_Exercise_
Below are some records; give them all again exactly, but not the pictures.

_Provided data_
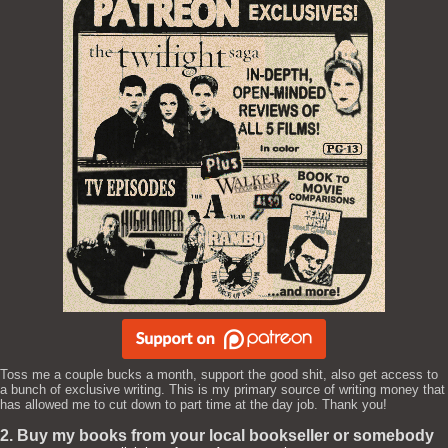
Toss me a couple bucks a month, support the good shit, also get access to
a bunch of exclusive writing. This is my primary source of writing money that
has allowed me to cut down to part time at the day job. Thank you!
2. Buy my books from your local bookseller or somebody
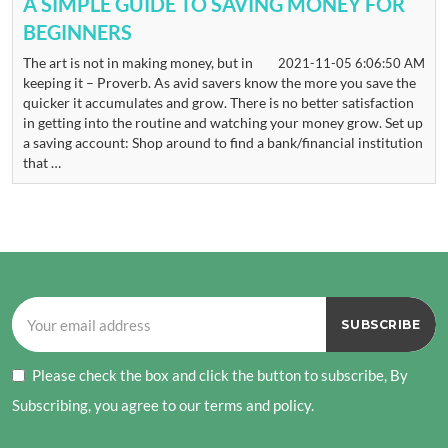
A SIMPLE GUIDE TO SAVING MONEY FOR
BEGINNERS
The art is not in making money, but in
2021-11-05 6:06:50 AM
keeping it – Proverb. As avid savers know the more you save the
quicker it accumulates and grow. There is no better satisfaction
in getting into the routine and watching your money grow. Set up
a saving account: Shop around to find a bank/financial institution
that …
Please check the box and click the button to subscribe, By
Subscribing, you agree to our terms and policy.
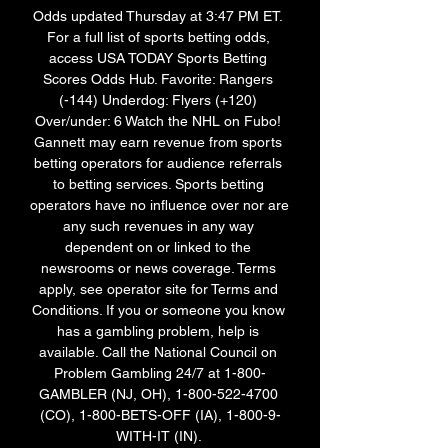
Odds updated Thursday at 3:47 PM ET. 
For a full list of sports betting odds, 
access USA TODAY Sports Betting 
Scores Odds Hub. Favorite: Rangers 
(-144) Underdog: Flyers (+120) 
Over/under: 6 Watch the NHL on Fubo! 
Gannett may earn revenue from sports 
betting operators for audience referrals 
to betting services. Sports betting 
operators have no influence over nor are 
any such revenues in any way 
dependent on or linked to the 
newsrooms or news coverage. Terms 
apply, see operator site for Terms and 
Conditions. If you or someone you know 
has a gambling problem, help is 
available. Call the National Council on 
Problem Gambling 24/7 at 1-800-
GAMBLER (NJ, OH), 1-800-522-4700 
(CO), 1-800-BETS-OFF (IA), 1-800-9-
WITH-IT (IN). 
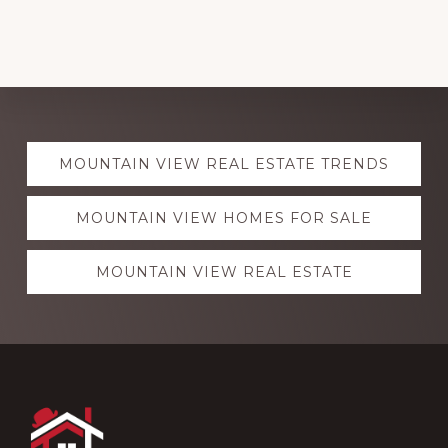
Explore
MOUNTAIN VIEW REAL ESTATE TRENDS
more
MOUNTAIN VIEW HOMES FOR SALE
MOUNTAIN VIEW REAL ESTATE
Footer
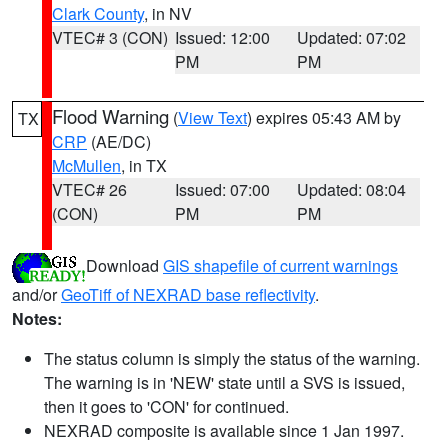
Clark County
, in NV
VTEC# 3 (CON)
Issued: 12:00
Updated: 07:02
PM
PM
Flood Warning
(
View Text
) expires 05:43 AM by
TX
CRP
(AE/DC)
McMullen
, in TX
VTEC# 26
Issued: 07:00
Updated: 08:04
(CON)
PM
PM
Download
GIS shapefile of current warnings
and/or
GeoTiff of NEXRAD base reflectivity
.
Notes:
The status column is simply the status of the warning.
The warning is in 'NEW' state until a SVS is issued,
then it goes to 'CON' for continued.
NEXRAD composite is available since 1 Jan 1997.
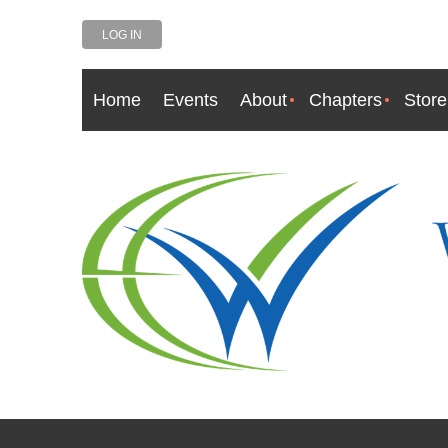
LOG IN
Home
Events
About
Chapters
Store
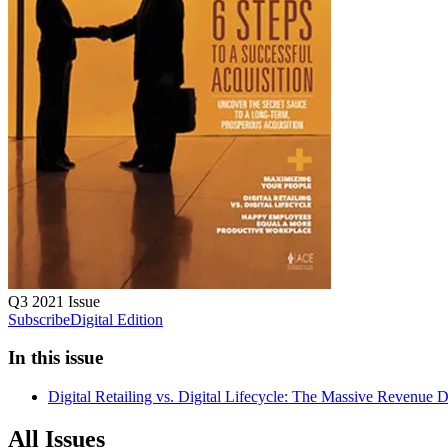
Q3 2021
Issue
Subscribe
Digital Edition
In this issue
Digital Retailing vs. Digital Lifecycle: The Massive Revenue D
All Issues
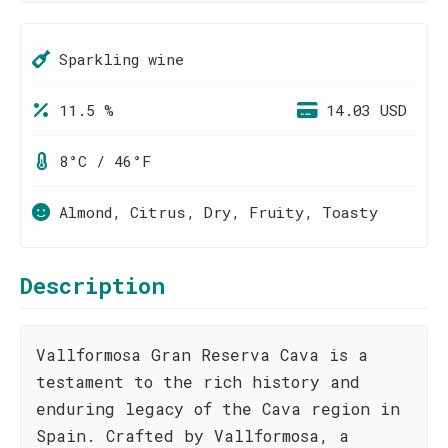
Sparkling wine
11.5 %
14.03 USD
8°C / 46°F
Almond, Citrus, Dry, Fruity, Toasty
Description
Vallformosa Gran Reserva Cava is a
testament to the rich history and
enduring legacy of the Cava region in
Spain. Crafted by Vallformosa, a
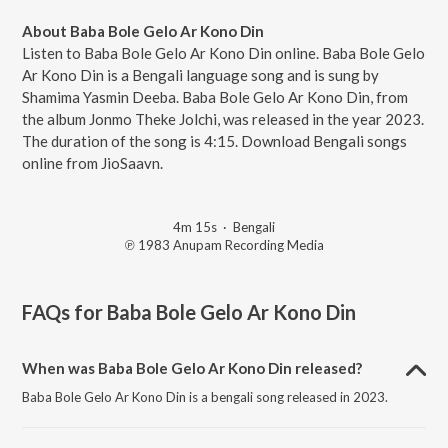
About Baba Bole Gelo Ar Kono Din
Listen to Baba Bole Gelo Ar Kono Din online. Baba Bole Gelo
Ar Kono Din is a Bengali language song and is sung by
Shamima Yasmin Deeba. Baba Bole Gelo Ar Kono Din, from
the album Jonmo Theke Jolchi, was released in the year 2023.
The duration of the song is 4:15. Download Bengali songs
online from JioSaavn.
4m 15s
·
Bengali
℗ 1983 Anupam Recording Media
FAQs for
Baba Bole Gelo Ar Kono Din
When was Baba Bole Gelo Ar Kono Din released?
Baba Bole Gelo Ar Kono Din is a bengali song released in 2023.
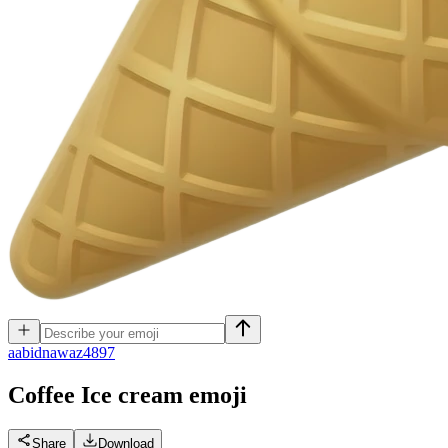
a
abidnawaz4897
Coffee Ice cream
emoji
Share
Download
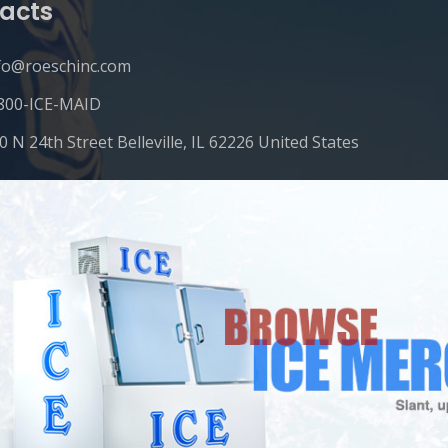
acts
fo@roeschinc.com
800-ICE-MAID
0 N 24th Street Belleville, IL 62226 United States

_Answer for this exercise_
Toss me a couple bucks a month, support the good shit, also get access to
a bunch of exclusive writing. This is my primary source of writing money that
has allowed me to cut down to part time at the day job. Thank you!
2. Buy my books from your local bookseller or somebody
A SIMPLE GUIDE TO SAVING MONEY FOR
BEGINNERS
The art is not in making money, but in
2021-11-05 6:06:50 AM
keeping it – Proverb. As avid savers know the more you save the
quicker it accumulates and grow. There is no better satisfaction
in getting into the routine and watching your money grow. Set up
a saving account: Shop around to find a bank/financial institution
that …
Please check the box and click the button to subscribe, By
Subscribing, you agree to our terms and policy.
Odds updated Thursday at 3:47 PM ET. 
For a full list of sports betting odds, 
access USA TODAY Sports Betting 
Scores Odds Hub. Favorite: Rangers 
(-144) Underdog: Flyers (+120) 
Over/under: 6 Watch the NHL on Fubo! 
Gannett may earn revenue from sports 
betting operators for audience referrals 
to betting services. Sports betting 
operators have no influence over nor are 
any such revenues in any way 
dependent on or linked to the 
newsrooms or news coverage. Terms 
apply, see operator site for Terms and 
Conditions. If you or someone you know 
has a gambling problem, help is 
available. Call the National Council on 
Problem Gambling 24/7 at 1-800-
GAMBLER (NJ, OH), 1-800-522-4700 
(CO), 1-800-BETS-OFF (IA), 1-800-9-
WITH-IT (IN). 
Explore
MOUNTAIN VIEW REAL ESTATE TRENDS
more
MOUNTAIN VIEW HOMES FOR SALE
MOUNTAIN VIEW REAL ESTATE
Footer
Clark County
, in NV
VTEC# 3 (CON)
Issued: 12:00
Updated: 07:02
PM
PM
Flood Warning
(
View Text
) expires 05:43 AM by
TX
CRP
(AE/DC)
McMullen
, in TX
VTEC# 26
Issued: 07:00
Updated: 08:04
(CON)
PM
PM
Download
GIS shapefile of current warnings
and/or
GeoTiff of NEXRAD base reflectivity
.
Notes:
The status column is simply the status of the warning.
The warning is in 'NEW' state until a SVS is issued,
then it goes to 'CON' for continued.
NEXRAD composite is available since 1 Jan 1997.
LOG IN
Home
Events
About
Chapters
Store
Q3 2021
Issue
Subscribe
Digital Edition
In this issue
Digital Retailing vs. Digital Lifecycle: The Massive Revenue D
All Issues
Sparkling wine
11.5 %
14.03 USD
8°C / 46°F
Almond, Citrus, Dry, Fruity, Toasty
Description
Vallformosa Gran Reserva Cava is a
testament to the rich history and
enduring legacy of the Cava region in
Spain. Crafted by Vallformosa, a
About Baba Bole Gelo Ar Kono Din
Listen to Baba Bole Gelo Ar Kono Din online. Baba Bole Gelo
Ar Kono Din is a Bengali language song and is sung by
Shamima Yasmin Deeba. Baba Bole Gelo Ar Kono Din, from
the album Jonmo Theke Jolchi, was released in the year 2023.
The duration of the song is 4:15. Download Bengali songs
online from JioSaavn.
4m 15s
·
Bengali
℗ 1983 Anupam Recording Media
FAQs for
Baba Bole Gelo Ar Kono Din
When was Baba Bole Gelo Ar Kono Din released?
Baba Bole Gelo Ar Kono Din is a bengali song released in 2023.
a
abidnawaz4897
Coffee Ice cream
emoji
Share
Download
acts
fo@roeschinc.com
800-ICE-MAID
0 N 24th Street Belleville, IL 62226 United States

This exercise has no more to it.